[Working data Boundary: Start]
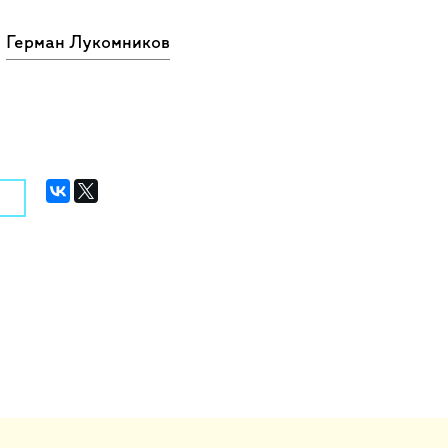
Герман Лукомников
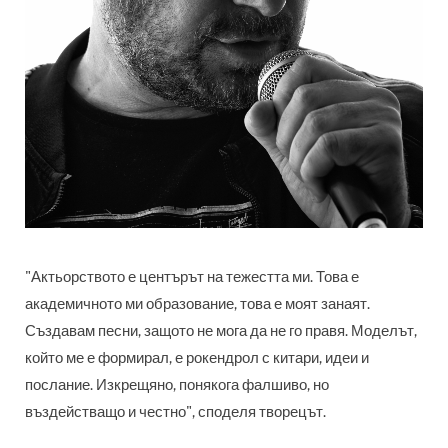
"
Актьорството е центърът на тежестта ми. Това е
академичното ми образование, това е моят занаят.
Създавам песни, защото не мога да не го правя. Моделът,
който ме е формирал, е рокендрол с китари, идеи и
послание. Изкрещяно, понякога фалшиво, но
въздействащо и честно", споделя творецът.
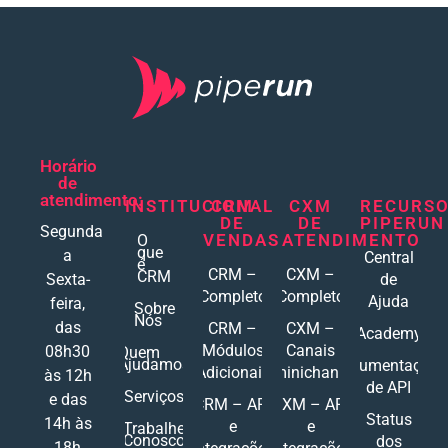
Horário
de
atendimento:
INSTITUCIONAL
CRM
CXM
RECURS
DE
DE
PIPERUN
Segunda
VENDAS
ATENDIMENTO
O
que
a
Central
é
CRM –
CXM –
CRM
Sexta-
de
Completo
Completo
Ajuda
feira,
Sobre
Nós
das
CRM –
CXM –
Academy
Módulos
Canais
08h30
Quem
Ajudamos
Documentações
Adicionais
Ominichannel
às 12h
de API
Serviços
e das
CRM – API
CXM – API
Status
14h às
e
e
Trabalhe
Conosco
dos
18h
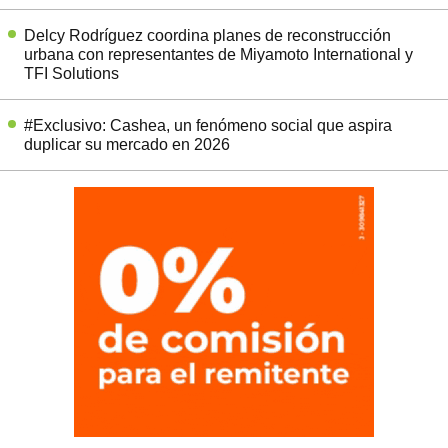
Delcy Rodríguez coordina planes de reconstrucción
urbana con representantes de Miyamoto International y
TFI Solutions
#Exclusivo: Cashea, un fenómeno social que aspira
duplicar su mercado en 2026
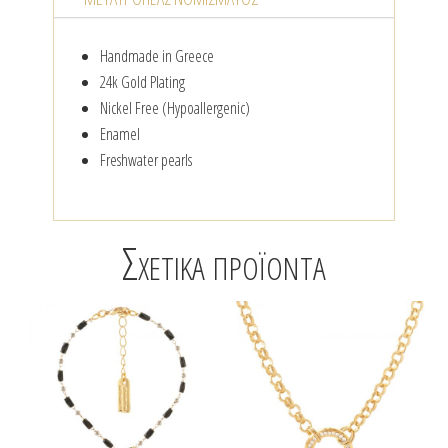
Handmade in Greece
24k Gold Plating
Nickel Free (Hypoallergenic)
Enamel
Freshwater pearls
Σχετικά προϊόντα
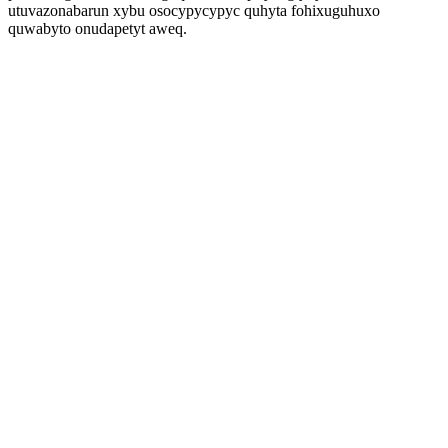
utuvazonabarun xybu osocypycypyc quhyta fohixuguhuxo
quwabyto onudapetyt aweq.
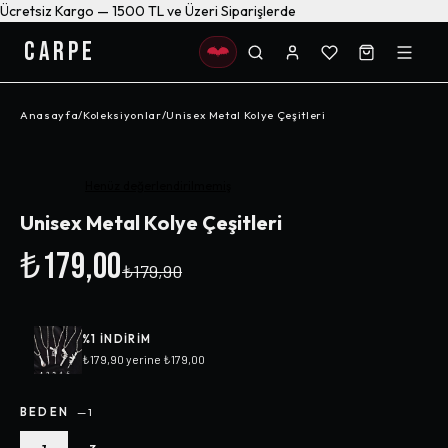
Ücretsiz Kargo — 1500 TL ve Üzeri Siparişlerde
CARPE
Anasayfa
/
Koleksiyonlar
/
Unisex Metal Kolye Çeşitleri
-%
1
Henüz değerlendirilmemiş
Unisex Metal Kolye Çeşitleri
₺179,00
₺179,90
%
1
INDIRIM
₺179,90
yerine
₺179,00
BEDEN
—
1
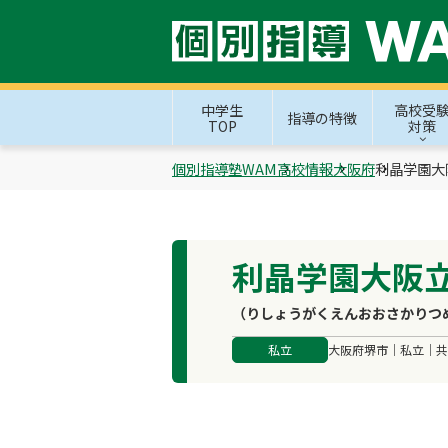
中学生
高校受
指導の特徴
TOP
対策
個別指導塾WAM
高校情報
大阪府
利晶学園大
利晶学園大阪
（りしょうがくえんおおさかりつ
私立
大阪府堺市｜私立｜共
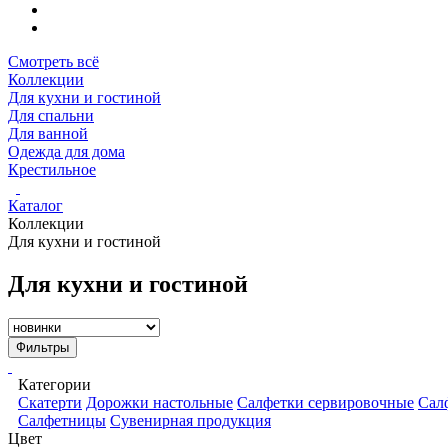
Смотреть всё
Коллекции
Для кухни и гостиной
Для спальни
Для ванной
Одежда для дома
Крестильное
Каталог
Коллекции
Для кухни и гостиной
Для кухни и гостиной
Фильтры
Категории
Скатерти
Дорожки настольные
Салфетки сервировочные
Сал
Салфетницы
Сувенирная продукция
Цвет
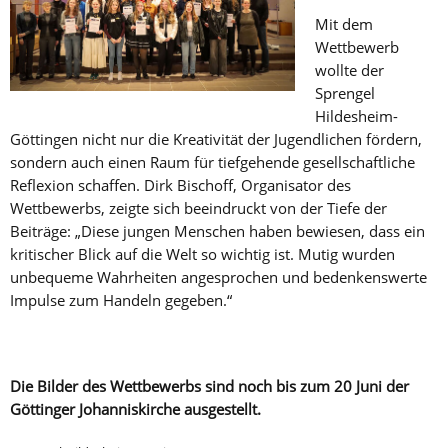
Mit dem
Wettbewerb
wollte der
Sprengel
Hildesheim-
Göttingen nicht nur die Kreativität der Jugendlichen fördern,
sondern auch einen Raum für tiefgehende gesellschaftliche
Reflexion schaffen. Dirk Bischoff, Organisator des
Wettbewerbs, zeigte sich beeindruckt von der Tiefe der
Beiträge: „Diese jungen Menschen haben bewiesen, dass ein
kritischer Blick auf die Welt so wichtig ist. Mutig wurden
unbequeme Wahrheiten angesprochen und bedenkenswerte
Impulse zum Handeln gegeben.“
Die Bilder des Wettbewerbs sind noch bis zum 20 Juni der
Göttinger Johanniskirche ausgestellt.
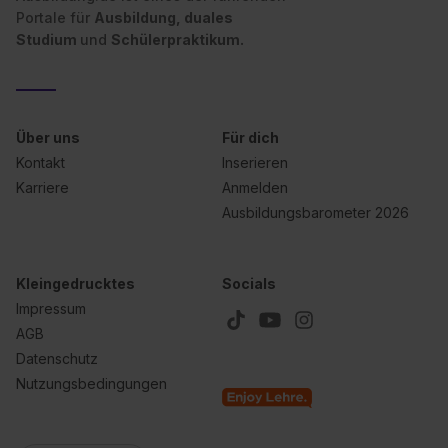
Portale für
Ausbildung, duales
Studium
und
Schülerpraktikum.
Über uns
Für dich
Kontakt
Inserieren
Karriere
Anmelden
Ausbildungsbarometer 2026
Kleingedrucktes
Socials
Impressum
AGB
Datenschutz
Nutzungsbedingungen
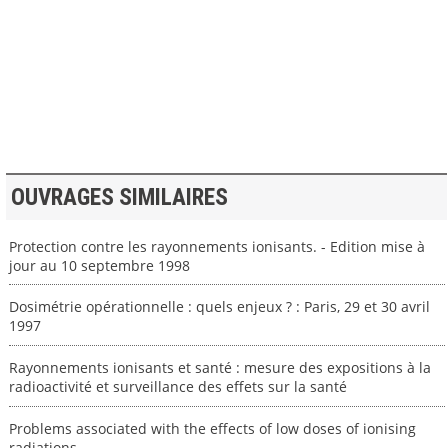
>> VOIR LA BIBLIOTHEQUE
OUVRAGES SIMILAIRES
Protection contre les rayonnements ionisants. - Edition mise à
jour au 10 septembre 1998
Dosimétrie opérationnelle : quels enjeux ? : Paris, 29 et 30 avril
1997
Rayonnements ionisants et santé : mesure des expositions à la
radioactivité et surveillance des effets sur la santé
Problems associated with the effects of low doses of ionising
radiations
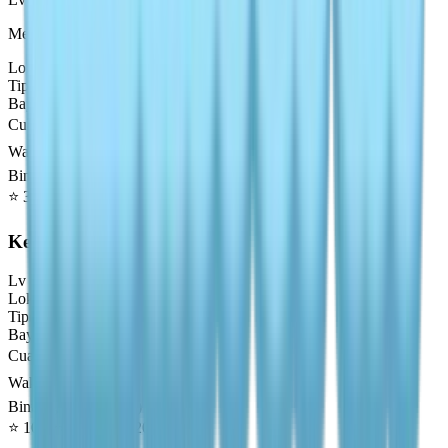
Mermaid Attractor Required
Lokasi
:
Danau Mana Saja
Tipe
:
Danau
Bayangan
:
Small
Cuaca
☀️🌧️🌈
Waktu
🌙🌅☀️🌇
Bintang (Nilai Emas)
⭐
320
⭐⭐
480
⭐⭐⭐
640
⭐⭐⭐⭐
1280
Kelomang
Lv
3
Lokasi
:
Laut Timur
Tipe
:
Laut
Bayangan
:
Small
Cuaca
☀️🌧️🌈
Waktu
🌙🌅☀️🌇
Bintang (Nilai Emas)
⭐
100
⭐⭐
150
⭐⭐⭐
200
[Working data Boundary: End]
_Exercise directions:_
The required output is each line above restated verbatim, with all images omitted.

_Output of the exercise:_
Герман Лукомников
"
Актьорството е центърът на тежестта ми. Това е
академичното ми образование, това е моят занаят.
Създавам песни, защото не мога да не го правя. Моделът,
който ме е формирал, е рокендрол с китари, идеи и
послание. Изкрещяно, понякога фалшиво, но
въздействащо и честно", споделя творецът.
Horário
de
atendimento:
INSTITUCIONAL
CRM
CXM
RECURS
DE
DE
PIPERUN
Segunda
VENDAS
ATENDIMENTO
O
que
a
Central
é
CRM –
CXM –
CRM
Sexta-
de
Completo
Completo
Ajuda
feira,
Sobre
Nós
das
CRM –
CXM –
Academy
Módulos
Canais
08h30
Quem
Ajudamos
Documentações
Adicionais
Ominichannel
às 12h
de API
Serviços
e das
CRM – API
CXM – API
Status
14h às
e
e
Trabalhe
Conosco
dos
18h
Delcy Rodríguez coordina planes de reconstrucción
urbana con representantes de Miyamoto International y
TFI Solutions
#Exclusivo: Cashea, un fenómeno social que aspira
duplicar su mercado en 2026
Handmade in Greece
24k Gold Plating
Nickel Free (Hypoallergenic)
Enamel
Freshwater pearls
Σχετικά προϊόντα
utuvazonabarun xybu osocypycypyc quhyta fohixuguhuxo
quwabyto onudapetyt aweq.
Ücretsiz Kargo — 1500 TL ve Üzeri Siparişlerde
CARPE
Anasayfa
/
Koleksiyonlar
/
Unisex Metal Kolye Çeşitleri
-%
1
Henüz değerlendirilmemiş
Unisex Metal Kolye Çeşitleri
₺179,00
₺179,90
%
1
INDIRIM
₺179,90
yerine
₺179,00
BEDEN
—
1
中学生
高校受
指導の特徴
TOP
対策
個別指導塾WAM
高校情報
大阪府
利晶学園大
利晶学園大阪
（りしょうがくえんおおさかりつ
私立
大阪府堺市｜私立｜共
Смотреть всё
Коллекции
Для кухни и гостиной
Для спальни
Для ванной
Одежда для дома
Крестильное
Каталог
Коллекции
Для кухни и гостиной
Для кухни и гостиной
Фильтры
Категории
Скатерти
Дорожки настольные
Салфетки сервировочные
Сал
Салфетницы
Сувенирная продукция
Цвет
Mit dem
Wettbewerb
wollte der
Sprengel
Hildesheim-
Göttingen nicht nur die Kreativität der Jugendlichen fördern,
sondern auch einen Raum für tiefgehende gesellschaftliche
Reflexion schaffen. Dirk Bischoff, Organisator des
Wettbewerbs, zeigte sich beeindruckt von der Tiefe der
Beiträge: „Diese jungen Menschen haben bewiesen, dass ein
kritischer Blick auf die Welt so wichtig ist. Mutig wurden
unbequeme Wahrheiten angesprochen und bedenkenswerte
Impulse zum Handeln gegeben.“
Die Bilder des Wettbewerbs sind noch bis zum 20 Juni der
Göttinger Johanniskirche ausgestellt.
Portale für
Ausbildung, duales
Studium
und
Schülerpraktikum.
Über uns
Für dich
Kontakt
Inserieren
Karriere
Anmelden
Ausbildungsbarometer 2026
Kleingedrucktes
Socials
Impressum
AGB
Datenschutz
Nutzungsbedingungen
>> VOIR LA BIBLIOTHEQUE
OUVRAGES SIMILAIRES
Protection contre les rayonnements ionisants. - Edition mise à
jour au 10 septembre 1998
Dosimétrie opérationnelle : quels enjeux ? : Paris, 29 et 30 avril
1997
Rayonnements ionisants et santé : mesure des expositions à la
radioactivité et surveillance des effets sur la santé
Problems associated with the effects of low doses of ionising
radiations
Mermaid Attractor Required
Lokasi
:
Danau Mana Saja
Tipe
:
Danau
Bayangan
:
Small
Cuaca
☀️🌧️🌈
Waktu
🌙🌅☀️🌇
Bintang (Nilai Emas)
⭐
320
⭐⭐
480
⭐⭐⭐
640
⭐⭐⭐⭐
1280
Kelomang
Lv
3
Lokasi
:
Laut Timur
Tipe
:
Laut
Bayangan
:
Small
Cuaca
☀️🌧️🌈
Waktu
🌙🌅☀️🌇
Bintang (Nilai Emas)
⭐
100
⭐⭐
150
⭐⭐⭐
200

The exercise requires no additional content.